### Activity
Your copy should repeat each record exactly and contain none of the pictures.

(Transcribed page contents)
---

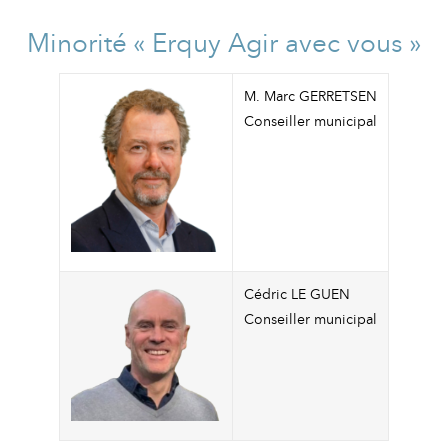
Minorité « Erquy Agir avec vous »
M. Marc GERRETSEN
Conseiller municipal
Cédric LE GUEN
Conseiller municipal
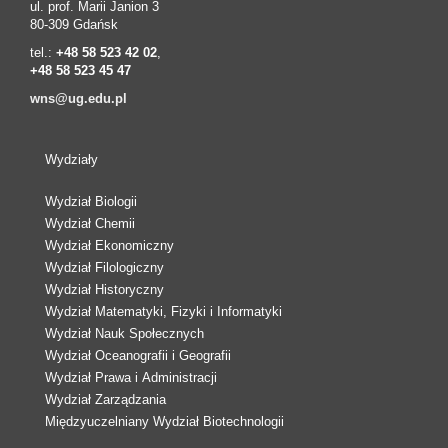
ul. prof. Marii Janion 3
80-309 Gdańsk
tel.:
+48 58 523 42 02
,
+48 58 523 45 47
wns@ug.edu.pl
Wydziały
Wydział Biologii
Wydział Chemii
Wydział Ekonomiczny
Wydział Filologiczny
Wydział Historyczny
Wydział Matematyki, Fizyki i Informatyki
Wydział Nauk Społecznych
Wydział Oceanografii i Geografii
Wydział Prawa i Administracji
Wydział Zarządzania
Międzyuczelniany Wydział Biotechnologii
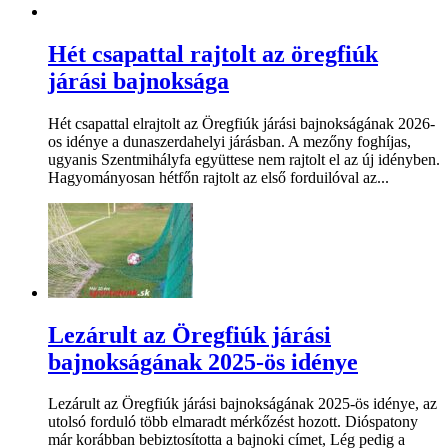
Hét csapattal rajtolt az öregfiúk
járási bajnoksága
Hét csapattal elrajtolt az Öregfiúk járási bajnokságának 2026-
os idénye a dunaszerdahelyi járásban. A mezőny foghíjas,
ugyanis Szentmihályfa együttese nem rajtolt el az új idényben.
Hagyományosan hétfőn rajtolt az első forduilóval az...
Lezárult az Öregfiúk járási
bajnokságának 2025-ös idénye
Lezárult az Öregfiúk járási bajnokságának 2025-ös idénye, az
utolsó forduló több elmaradt mérkőzést hozott. Dióspatony
már korábban bebiztosította a bajnoki címet, Lég pedig a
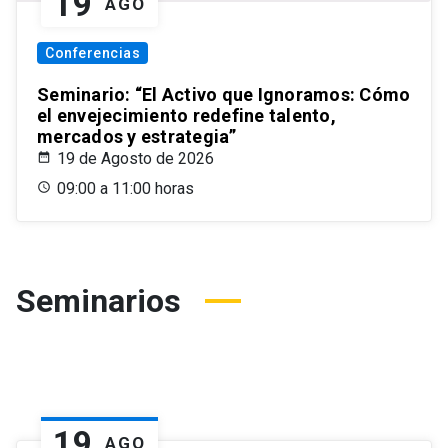
19
AGO
Conferencias
Seminario: “El Activo que Ignoramos: Cómo
el envejecimiento redefine talento,
mercados y estrategia”
19 de Agosto de 2026
09:00 a 11:00 horas
Seminarios
19
AGO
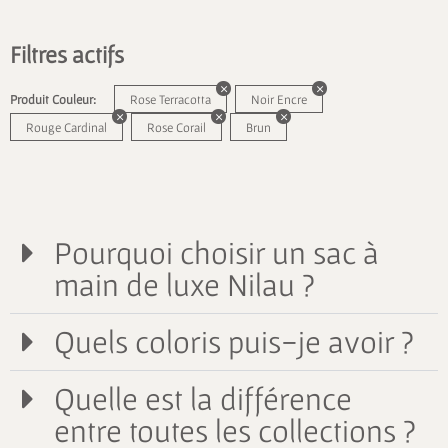
Filtres actifs
Produit Couleur:
Rose Terracotta
Noir Encre
Rouge Cardinal
Rose Corail
Brun
Pourquoi choisir un sac à
main de luxe Nilau ?
Quels coloris puis-je avoir ?
Quelle est la différence
entre toutes les collections ?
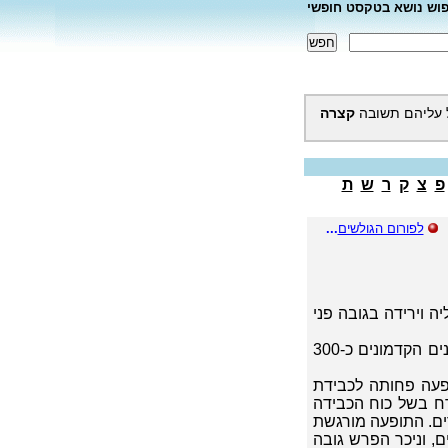
פוש נושא בטקסט חופשי
 עליהם תשובה
קצרה
פ
צ
ק
ר
ש
ת
לפורום הגולשים
...
 וירידה בגובה פני
התופעה זוהתה כקשורה לגרמי השמים - לירח, עוד על ידי היוונים הקדמונים כ-300
פעה פחותה לכבידת
ירח בשל כוח הכבידה
רים. התופעה מורגשת
ם, וניכר הפרש גובה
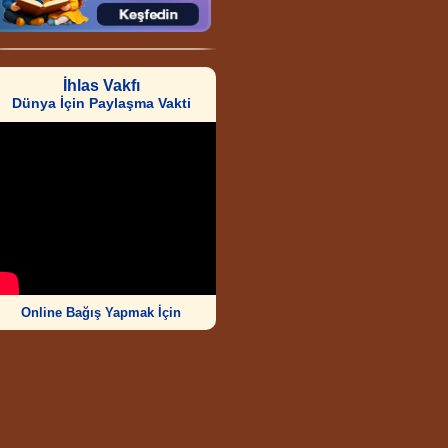
İhlas Vakfı
Dünya İçin Paylaşma Vakti
Online Bağış Yapmak İçin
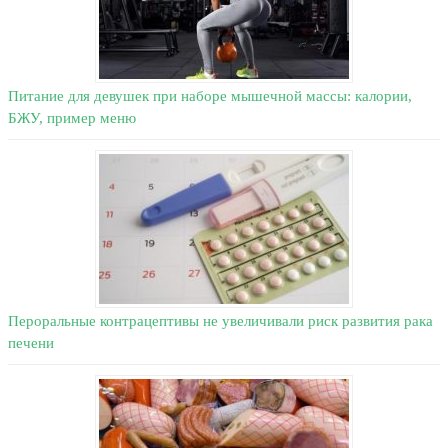
Питание для девушек при наборе мышечной массы: калории,
БЖУ, пример меню
Пероральные контрацептивы не увеличивали риск развития рака
печени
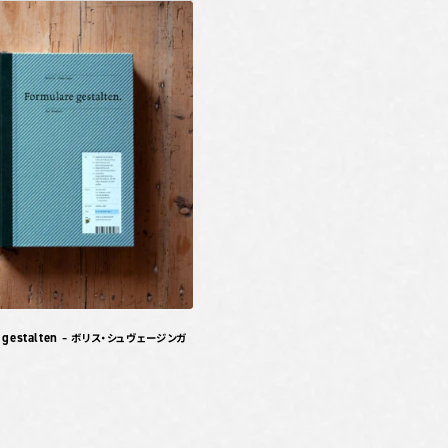
 gestalten
– ボリス・シュヴェージンガ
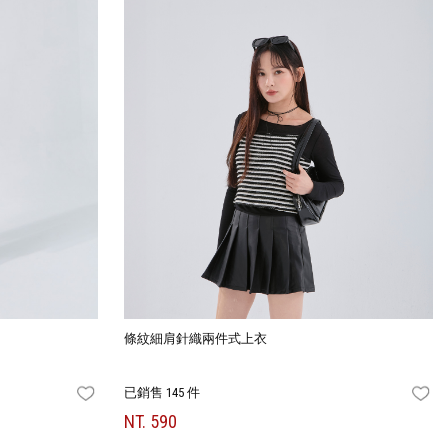
條紋細肩針織兩件式上衣
已銷售 145 件
FAVORITES
FA
NT. 590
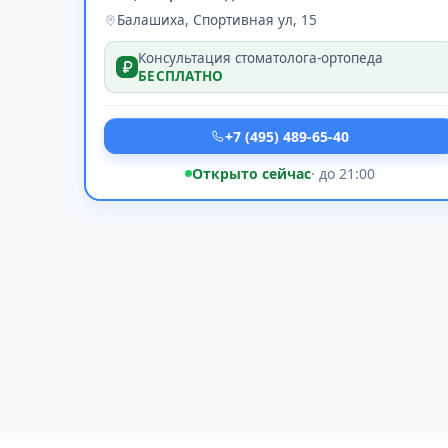
Балашиха, Спортивная ул, 15
Консультация стоматолога-ортопеда
БЕСПЛАТНО
+7 (495) 489-65-40
Открыто сейчас
· до 21:00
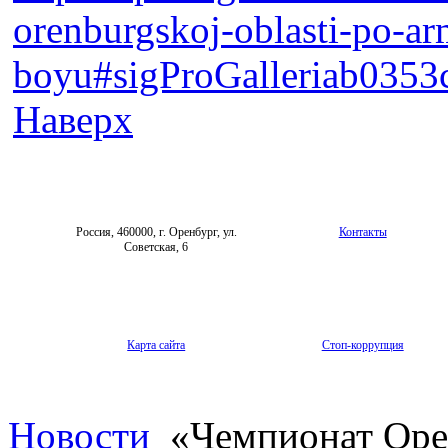
orenburgskoj-oblasti-po-
boyu#sigProGalleriab0353
Наверх
Россия, 460000, г. Оренбург, ул.
Контакты
Советская, 6
Карта сайта
Стоп-коррупция
Новости
«Чемпионат Орен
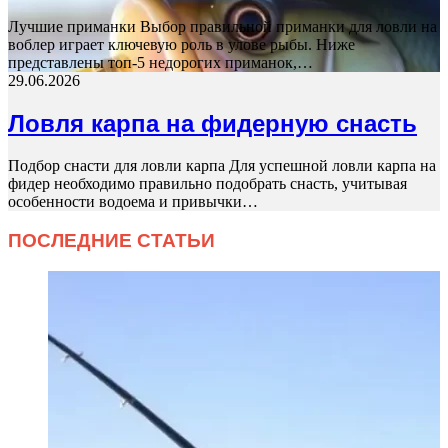
Лучшие приманки Выбор правильной приманки для ловли на
воблер играет ключевую роль в улове рыбы. Ниже
представлены топ-5 недорогих приманок,…
29.06.2026
Ловля карпа на фидерную снасть
Подбор снасти для ловли карпа Для успешной ловли карпа на
фидер необходимо правильно подобрать снасть, учитывая
особенности водоема и привычки…
ПОСЛЕДНИЕ СТАТЬИ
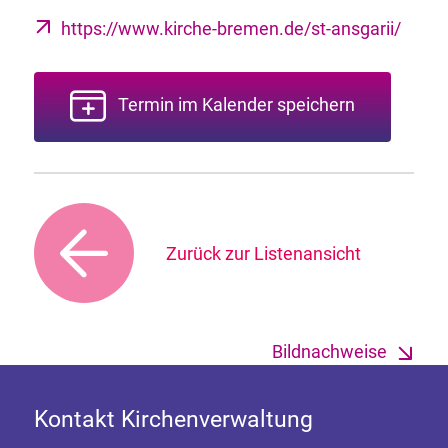
https://www.kirche-bremen.de/st-ansgarii/
Termin im Kalender speichern
Zurück zur Listenansicht
Bildnachweise
Kontakt Kirchenverwaltung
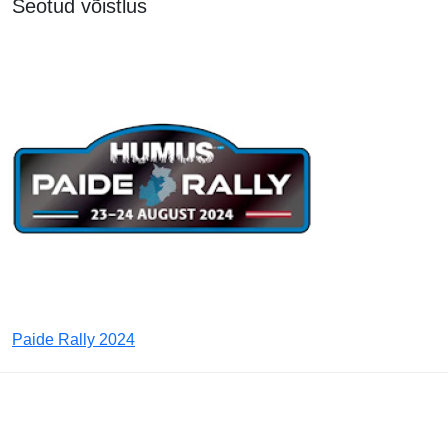
Seotud võistlus
Paide Rally 2024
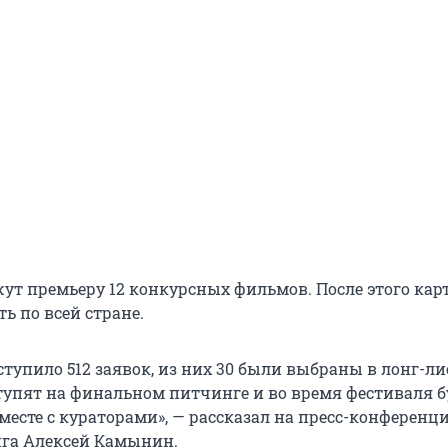
ут премьеру 12 конкурсных фильмов. После этого ка
ь по всей стране.
тупило 512 заявок, из них 30 были выбраны в лонг-лис
тупят на финальном питчинге и во время фестиваля б
месте с кураторами», — рассказал на пресс-конференц
нга
Алексей Камынин.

---

### Answer box
Minorité « Erquy Agir avec vous »
M. Marc GERRETSEN
Conseiller municipal
Cédric LE GUEN
Conseiller municipal
ul. prof. Marii Janion 3
80-309 Gdańsk
tel.:
+48 58 523 42 02
,
+48 58 523 45 47
wns@ug.edu.pl
Wydziały
Wydział Biologii
Wydział Chemii
Wydział Ekonomiczny
Wydział Filologiczny
Wydział Historyczny
Wydział Matematyki, Fizyki i Informatyki
Wydział Nauk Społecznych
Wydział Oceanografii i Geografii
Wydział Prawa i Administracji
Wydział Zarządzania
Międzyuczelniany Wydział Biotechnologii
Hét csapattal rajtolt az öregfiúk
járási bajnoksága
Hét csapattal elrajtolt az Öregfiúk járási bajnokságának 2026-
os idénye a dunaszerdahelyi járásban. A mezőny foghíjas,
ugyanis Szentmihályfa együttese nem rajtolt el az új idényben.
Hagyományosan hétfőn rajtolt az első forduilóval az...
Lezárult az Öregfiúk járási
bajnokságának 2025-ös idénye
Lezárult az Öregfiúk járási bajnokságának 2025-ös idénye, az
utolsó forduló több elmaradt mérkőzést hozott. Dióspatony
már korábban bebiztosította a bajnoki címet, Lég pedig a
19
AGO
Conferencias
Seminario: “El Activo que Ignoramos: Cómo
el envejecimiento redefine talento,
mercados y estrategia”
19 de Agosto de 2026
09:00 a 11:00 horas
Seminarios
19
AGO
Filtres actifs
Produit Couleur:
Rose Terracotta
Noir Encre
Rouge Cardinal
Rose Corail
Brun
Pourquoi choisir un sac à
main de luxe Nilau ?
Quels coloris puis-je avoir ?
Quelle est la différence
entre toutes les collections ?
פוש נושא בטקסט חופשי
 עליהם תשובה
קצרה
פ
צ
ק
ר
ש
ת
לפורום הגולשים
...
 וירידה בגובה פני
התופעה זוהתה כקשורה לגרמי השמים - לירח, עוד על ידי היוונים הקדמונים כ-300
פעה פחותה לכבידת
ירח בשל כוח הכבידה
רים. התופעה מורגשת
ם, וניכר הפרש גובה
İhlas Vakfı
Dünya İçin Paylaşma Vakti
Online Bağış Yapmak İçin
Питание для девушек при наборе мышечной массы: калории,
БЖУ, пример меню
Пероральные контрацептивы не увеличивали риск развития рака
печени
 gestalten
– ボリス・シュヴェージンガ
條紋細肩針織兩件式上衣
已銷售 145 件
FAVORITES
FA
NT. 590
Балашиха, Спортивная ул, 15
Консультация стоматолога-ортопеда
БЕСПЛАТНО
+7 (495) 489-65-40
Открыто сейчас
· до 21:00
orenburgskoj-oblasti-po-
boyu#sigProGalleriab0353
Наверх
Россия, 460000, г. Оренбург, ул.
Контакты
Советская, 6
Карта сайта
Стоп-коррупция
Новости
«Чемпионат Орен
Лучшие приманки Выбор правильной приманки для ловли на
воблер играет ключевую роль в улове рыбы. Ниже
представлены топ-5 недорогих приманок,…
29.06.2026
Ловля карпа на фидерную снасть
Подбор снасти для ловли карпа Для успешной ловли карпа на
фидер необходимо правильно подобрать снасть, учитывая
особенности водоема и привычки…
ПОСЛЕДНИЕ СТАТЬИ
https://www.kirche-bremen.de/st-ansgarii/
Termin im Kalender speichern
Zurück zur Listenansicht
Bildnachweise
Kontakt Kirchenverwaltung
Seotud võistlus
Paide Rally 2024
ут премьеру 12 конкурсных фильмов. После этого ка
ь по всей стране.
тупило 512 заявок, из них 30 были выбраны в лонг-лис
тупят на финальном питчинге и во время фестиваля б
месте с кураторами», — рассказал на пресс-конференц
нга
Алексей Камынин.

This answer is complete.